The following is a report of the group discussion that occurred last Saturday, revolving around the general topic of “Being Christian In Second Life.” These discussions happen every Saturday at 11 a.m. SLT, at the benches in front of the Parish House. All are welcome to attend! Arundel Dragonash, who co-moderates these discussions (along with Joyous Schism) prepared the following summary.
Our group was smaller this week, and the discussion centered around the above – more personal – question than in previous weeks. The answers to the question covered a wide range!
Community was one of the first things mentioned. Broadly, the concept of community was said to include meeting people and making friends with similar interests and viewpoints and a place to gather for spiritual renewal as well as for more “serious” conversation than is routinely found in other areas of SL. Many of us enjoy the wider world aspect of those friendships, and enjoy such friendships beyond our geographical province, which (to me at least) makes this a truly Anglican congregation. Another aspect of the virtual-ness of the place can allow the isolated to participate in a Christian community; Arkin has already discovered the home-bound in our little community, and the Outback of Australia was mentioned, where distance is vast and becoming more of a problem as the cost of petrol keeps rising.
The discussion then turned to how we as individuals express our Christianity in SL. Many described close similarities between RL expression and SL expression, but some expressed a greater individual freedom within SL, with fewer social constraints on their expression of deeply felt Christianity. There was also mention of the chance for RL pastors to participate in services as part of the congregation, a welcome change.

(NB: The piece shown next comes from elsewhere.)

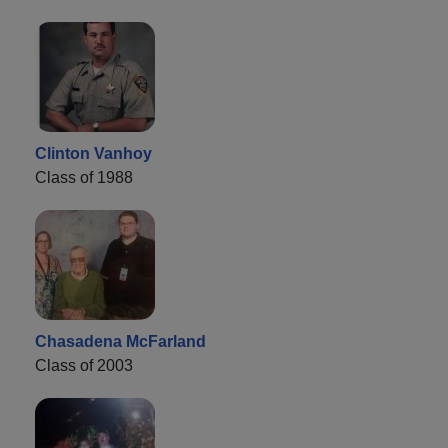
Clinton Vanhoy
Class of 1988
Chasadena McFarland
Class of 2003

Consensus was reached that all of us consider our Anglican community in SL to be a very important part of our lives! Though not mentioed in discussion, I know that all our prayers are with Arkin (Mark Brown) as he presents (and represents) us to the greater Anglican Communion this month.
NOTE: For a wonderful commentary on the place-ness of SL and other virtual worlds, I suggest the new book Coming of Age in Second Life by Tom Boellstorff, an associate professor of anthropology at the University of California Irvine.